The Mudcat Café TM
Thread #62901   Message #1386316
Posted By: Amos
23-Jan-05 - 03:39 PM
Thread Name: BS: Popular Views of the Bush Administration
Subject: RE: BS: Popular Views of the Bush Administration
Maureen Dowd, from her bully pulpit in the New York Ties editorial staff room, draws parallels between Spongebob Squarepants and the President of the United States. Good ones, too!

A Bunch of Krabby Patties
By MAUREEN DOWD

Published: January 23, 2005



I should have known.

I can't believe I thought he was just an innocent little sponge wearing tight shorts.

What in the name of Davy Jones's locker would a sponge be doing holding hands with a starfish or donning purple and hot-pink flowered garb to redecorate the Krusty Krab if he weren't a perverted invertebrate?

Before this is over, we're going to find out that SpongeBob is the illicit spawn of the Tampa shock jock Bubba the Love Sponge.
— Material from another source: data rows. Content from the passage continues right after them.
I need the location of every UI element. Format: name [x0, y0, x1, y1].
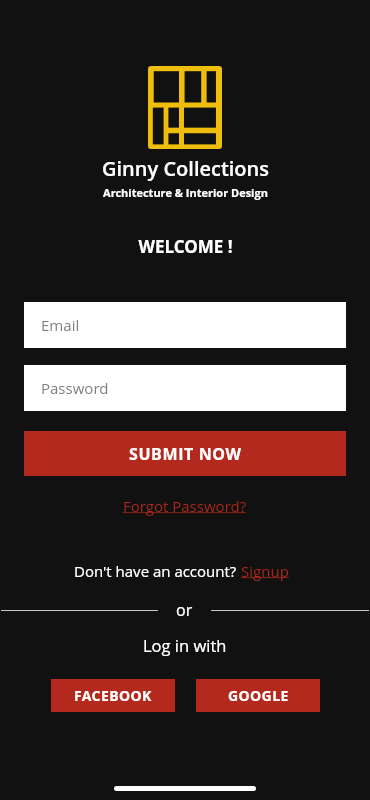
staticText: FACEBOOK — [74, 686, 152, 705]
staticText: Password — [41, 378, 109, 398]
button[interactable]: GOOGLE — [196, 679, 320, 712]
staticText: Signup — [241, 561, 289, 581]
staticText: Architecture & Interior Design — [103, 185, 268, 200]
button[interactable]: Signup — [241, 561, 289, 581]
staticText: Don't have an account? — [74, 561, 241, 581]
staticText: or — [176, 599, 193, 621]
button[interactable]: Forgot Password? — [123, 496, 247, 516]
staticText: WELCOME ! — [138, 235, 233, 258]
button[interactable]: FACEBOOK — [51, 679, 175, 712]
staticText: SUBMIT NOW — [129, 443, 242, 465]
staticText: Ginny Collections — [102, 155, 269, 182]
staticText: Email — [41, 315, 80, 335]
staticText: Forgot Password? — [123, 496, 247, 516]
button[interactable]: Password — [24, 365, 346, 411]
staticText: GOOGLE — [228, 686, 289, 705]
button[interactable]: Email — [24, 302, 346, 348]
staticText: Log in with — [143, 634, 227, 656]
button[interactable]: SUBMIT NOW — [24, 431, 346, 476]
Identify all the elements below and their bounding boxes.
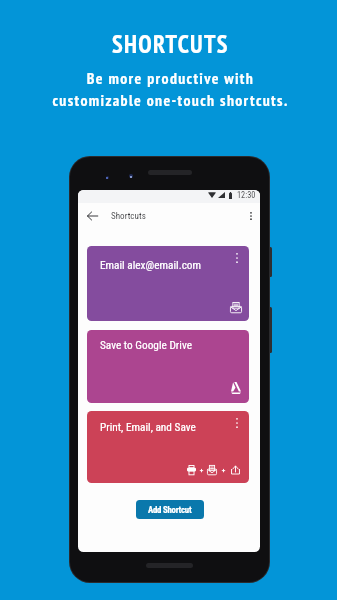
staticText: Be more productive with customizable one… (52, 68, 289, 110)
staticText: Shortcuts (111, 211, 146, 222)
staticText: SHORTCUTS (112, 28, 229, 59)
button[interactable]: Back (84, 208, 100, 224)
staticText: Email alex@email.com (100, 259, 202, 272)
button[interactable]: Email alex@email.com (87, 246, 249, 321)
staticText: 12:30 (237, 190, 256, 200)
staticText: Save to Google Drive (100, 339, 192, 352)
button[interactable]: Add Shortcut (136, 500, 204, 519)
button[interactable]: More options (243, 208, 259, 224)
staticText: Print, Email, and Save (100, 421, 196, 434)
button[interactable]: Shortcut options (230, 251, 244, 265)
button[interactable]: Save to Google Drive (87, 330, 249, 403)
button[interactable]: Print, Email, and Save (87, 411, 249, 483)
button[interactable]: Shortcut options (230, 416, 244, 430)
staticText: Add Shortcut (148, 505, 192, 515)
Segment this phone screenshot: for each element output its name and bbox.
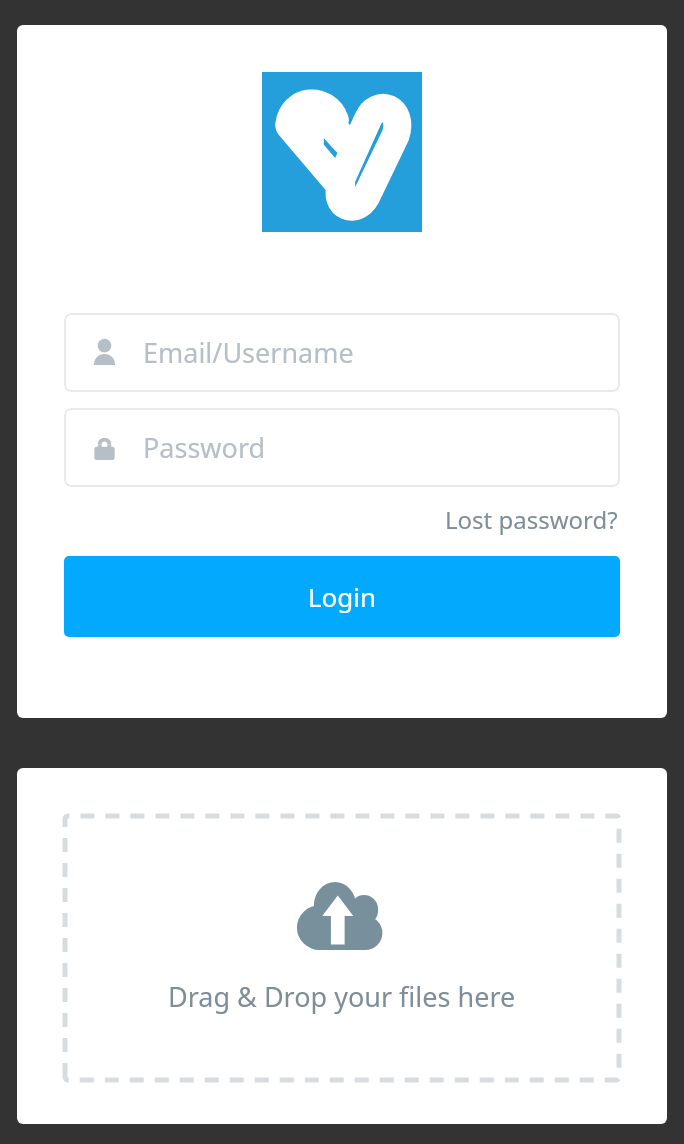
button[interactable]: Login <box>64 556 620 637</box>
button[interactable]: Drag and drop your files here to upload <box>65 816 619 1080</box>
button[interactable]: Password <box>64 408 620 487</box>
staticText: Email/Username <box>143 334 354 371</box>
staticText: Password <box>143 429 266 466</box>
staticText: Lost password? <box>445 503 618 536</box>
staticText: Login <box>308 579 377 614</box>
staticText: Drag & Drop your files here <box>168 978 516 1015</box>
button[interactable]: Lost password? <box>443 499 620 540</box>
button[interactable]: Email or username <box>64 313 620 392</box>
Who knew SpongeBob would become as fraught as the cover of "Abbey Road"?

It took Dr. James Dobson, the conservative Christian leader and gay marriage opponent, who claims the president's re-election was more a mandate for his ideas than George Bush's, to point out the insidious underside of the popular cartoon character SpongeBob SquarePants. It takes a sponge to brainwash a child.

Holy Abe! Dr. Dobson outed SpongeBob at a black-tie inaugural fete last week for members of Congress and political allies. He said that a "pro-homosexual video" - starring SpongeBob, Barney, Jimmy Neutron, Winnie the Pooh, Kermit the Frog and Miss Piggy - was set to go to elementary schools to promote a "tolerance pledge," including tolerance for differences of "sexual identity."

Hoppin' clams, as they say in Bikini Bottom, the den of epicene iniquity where SpongeBob lives. Nothing good can come of tolerance.

Dan Martinsen, a spokesman for Nickelodeon, where SpongeBob beats the pants off the competition, was flummoxed: "It's a sponge, for crying out loud. He has no sexuality."

Dr. Dobson has done the country a service by reminding us to watch out for the dark side of lovable but malleable sponges. He inspired me to fish through the president's Inaugural Address with a more skeptical eye.

Mr. Bush's epic pledge to support democratic movements and institutions in every nation and to end "tyranny in our world" may seem wildly pie-in-the-sky, given that the Iraq vortex has drained our military.

Although his incendiary speech about "the untamed fire of freedom" has been widely interpreted as a code-red warning to both foes and friends, I wonder if the president knew he was literally promising to stamp out undemocratic governments across the globe, which would include some of our top allies. He probably thought it was a fancier way of repackaging the Iraq invasion, not as a failed search for W.M.D., but as a blow for freedom (a word used 27 times) and liberty (used 15 times).

I wonder if W. is surprised that people took it literally. The Bushes don't always understand that they're being held to their rhetoric in major speeches. (Read my warships.) For such a brass-knuckled vision, the president's delivery was curiously unemotional.

Some of the same advisers who filled Mr. Bush's brain with sugary visions of a quick and painless Iraq makeover did mean the speech to be literal; they are drawing up military options for the rest of the Middle East. Once again, the lovable and malleable president seems to be soaking up the martial mind-set of those around him, almost like ... a sponge.

SpongeBush SquarePants!

We can only hope that Dr. Dobson doesn't pick up on the resemblance. SpongeBob, as his song goes, "lives in a pineapple under the sea/absorbent and yellow and porous is he!" SpongeBush lives in a bubble in D.C./absorbent and shallow and porous is he!

SpongeBush ensnared the country in a whale of a mess in Iraq because he guilelessly absorbed the neocons' dire warnings about Saddam's weapons capabilities and their rosy assumptions about Ahmad Chalabi's leadership capabilities.

Dick Cheney is a gruff Mr. Krabs taskmaster to SpongeBush, but SpongeBush is crazy about him anyhow. W. trustingly let his vice president make the worst-case scenario about Iraq a first-case scenario.

Mr. Bush might have thought he was just blowing pretty bubbles full of lofty ideals about freedom and liberty in his speech, but Mr. Cheney and the neocons seem intent on filleting Iran and Syria. (Doesn't Richard Perle remind you of the snarky and pretentious next-door neighbor to SpongeBob, Squidward Tentacles?)

The vice president told Don Imus that Iran was "right at the top of the list" of trouble spots, and that Israel "might well decide to act first" with a military strike.

Even if he's a little light in the flippers, SpongeBob has brought children good, clean fun. SpongeBush has brought the world dark, endless fights.